I like the use of the word “charm” here, because I believe there is a precarity in the inherent reification of language, in mistaking our “manageable entities” for the substance of what they describe, which is itself a kind of spell. All language is symbolic, of course, but there are differences between our actual experience of these symbols. Here, I think of the reflex arc, our nervous system’s mechanism to induce a reflexive response to pain before the signal is even transmitted to the brain. If the signal from a sensory neuron is sufficiently intense, it short circuits upon reaching the spine and immediately fires back to the motor neuron, which triggers the physical response to recoil away.
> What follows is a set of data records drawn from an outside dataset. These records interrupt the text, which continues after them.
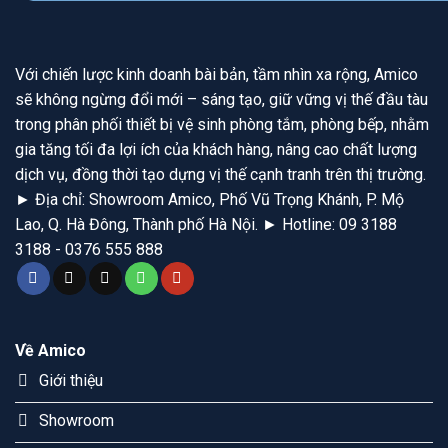
Với chiến lược kinh doanh bài bản, tầm nhìn xa rộng, Amico
sẽ không ngừng đổi mới – sáng tạo, giữ vững vị thế đầu tàu
trong phân phối thiết bị vệ sinh phòng tắm, phòng bếp, nhằm
gia tăng tối đa lợi ích của khách hàng, nâng cao chất lượng
dịch vụ, đồng thời tạo dựng vị thế cạnh tranh trên thị trường.
► Địa chỉ: Showroom Amico, Phố Vũ Trọng Khánh, P. Mộ
Lao, Q. Hà Đông, Thành phố Hà Nội. ► Hotline: 09 3188
3188 - 0376 555 888
Về Amico
Giới thiệu
Showroom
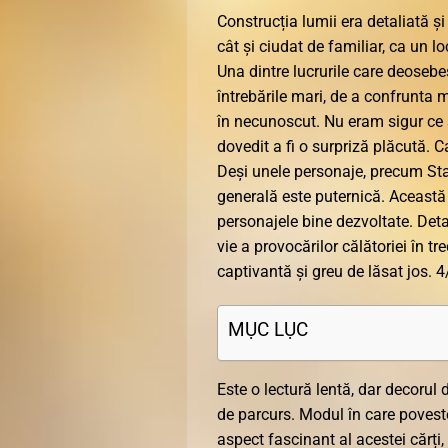
Construcția lumii era detaliată ș
cât și ciudat de familiar, ca un l
Una dintre lucrurile care deosebe
întrebările mari, de a confrunta 
în necunoscut. Nu eram sigur ce 
dovedit a fi o surpriză plăcută. C
Deși unele personaje, precum Sta
generală este puternică. Această 
personajele bine dezvoltate. Detali
vie a provocărilor călătoriei în t
captivantă și greu de lăsat jos. 4
MỤC LỤC
Este o lectură lentă, dar decorul
de parcurs. Modul în care poveste
aspect fascinant al acestei cărți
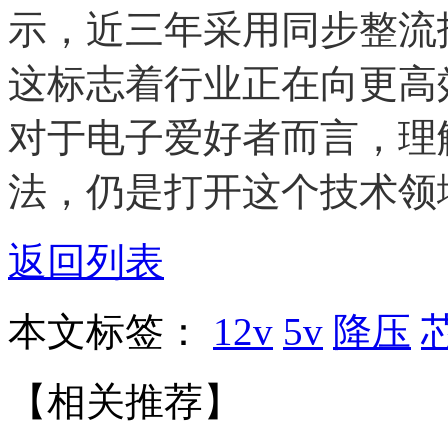
示，近三年采用同步整流
这标志着行业正在向更高
对于电子爱好者而言，理
法，仍是打开这个技术领
返回列表
本文标签：
12v
5v
降压
【相关推荐】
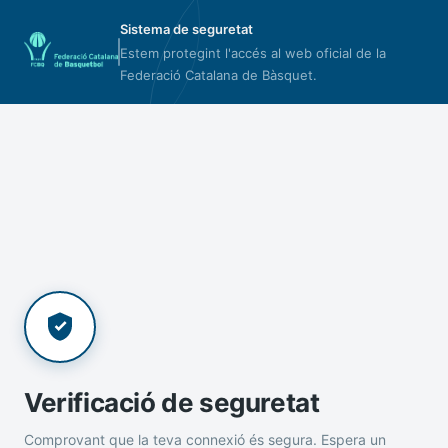
Sistema de seguretat
Estem protegint l'accés al web oficial de la
Federació Catalana de Bàsquet.
Verificació de seguretat
Comprovant que la teva connexió és segura. Espera un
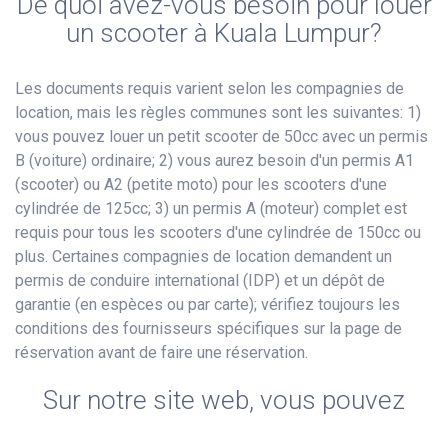
De quoi avez-vous besoin pour louer
un scooter à Kuala Lumpur?
Les documents requis varient selon les compagnies de
location, mais les règles communes sont les suivantes: 1)
vous pouvez louer un petit scooter de 50cc avec un permis
B (voiture) ordinaire; 2) vous aurez besoin d'un permis A1
(scooter) ou A2 (petite moto) pour les scooters d'une
cylindrée de 125cc; 3) un permis A (moteur) complet est
requis pour tous les scooters d'une cylindrée de 150cc ou
plus. Certaines compagnies de location demandent un
permis de conduire international (IDP) et un dépôt de
garantie (en espèces ou par carte); vérifiez toujours les
conditions des fournisseurs spécifiques sur la page de
réservation avant de faire une réservation.
Sur notre site web, vous pouvez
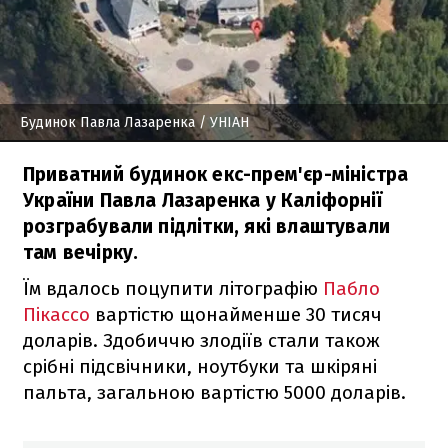
Будинок Павла Лазаренка
/ УНІАН
Приватний будинок екс-прем'єр-міністра
України Павла Лазаренка у Каліфорнії
розграбували підлітки, які влаштували
там вечірку.
Їм вдалось поцупити літографію
Пабло
Пікассо
вартістю щонайменше 30 тисяч
доларів. Здобиччю злодіїв стали також
срібні підсвічники, ноутбуки та шкіряні
пальта, загальною вартістю 5000 доларів.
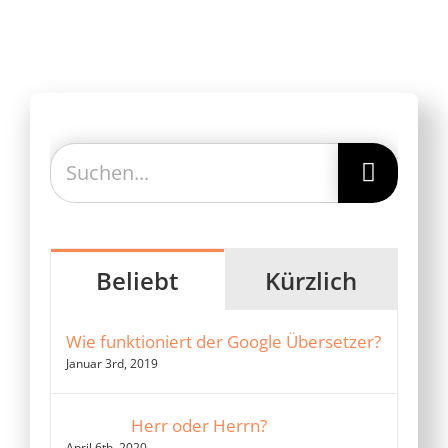
Suche
nach:
Beliebt
Kürzlich
Wie funktioniert der Google Übersetzer?
Januar 3rd, 2019
Herr oder Herrn?
April 6th, 2020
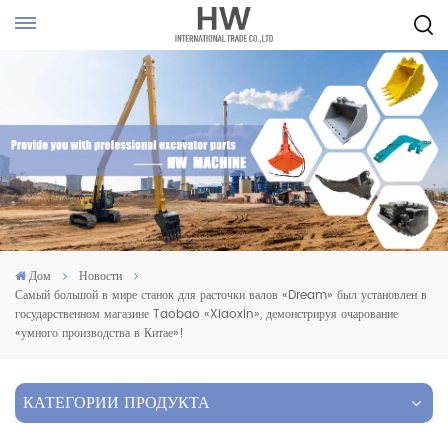
Дом
Новости
Самый большой в мире станок для расточки валов «Dream» был установлен в
государственном магазине Taobao «Xiaoxin», демонстрируя очарование
«умного производства в Китае»!
КАТЕГОРИИ ПРОДУКТА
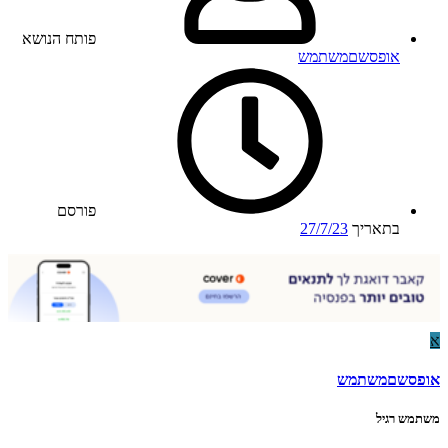
פותח הנושא
אופסשםמשתמש
פורסם
בתאריך
27/7/23
א
אופסשםמשתמש
משתמש רגיל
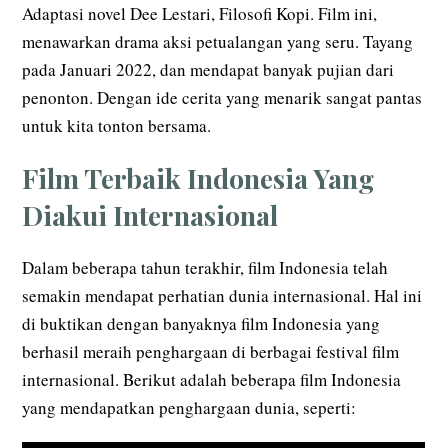
Adaptasi novel Dee Lestari, Filosofi Kopi. Film ini,
menawarkan drama aksi petualangan yang seru. Tayang
pada Januari 2022, dan mendapat banyak pujian dari
penonton. Dengan ide cerita yang menarik sangat pantas
untuk kita tonton bersama.
Film Terbaik Indonesia Yang
Diakui Internasional
Dalam beberapa tahun terakhir, film Indonesia telah
semakin mendapat perhatian dunia internasional. Hal ini
di buktikan dengan banyaknya film Indonesia yang
berhasil meraih penghargaan di berbagai festival film
internasional. Berikut adalah beberapa film Indonesia
yang mendapatkan penghargaan dunia, seperti:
Our actual experience of the process would suggest that our recoiling was in response to our perception of pain, but the brain is bypassed entirely here, and so the reaction has already occurred before we are even consciously aware of that pain. I believe that we respond to many symbols via a similar mechanism, and our recoiling, wincing, and weeping is not in response to our perception—that is, a conscious awareness of their symbolic nature—but actually precedes it. How mysterious.

There is a quote from Virginia Woolf that discusses this phenomenon far more eloquently than I could ever put it. It is an excerpt from a letter to her friend, a fellow writer, about the craft, but I find her idea rather existential:

“Style is a very simple matter; it is all rhythm. Once you get that, you can’t use the wrong words. But on the other hand here am I sitting after half the morning, crammed with ideas, and visions, and so on, and can’t dislodge them, for lack of the right rhythm. Now this is very profound, what rhythm is, and goes far deeper than words. A sight, an emotion, creates this wave in the mind, long before it makes words to fit it.”

My singular objection is that I believe this wave is created in the spine. It bypasses the mind, and therein lies the mystery.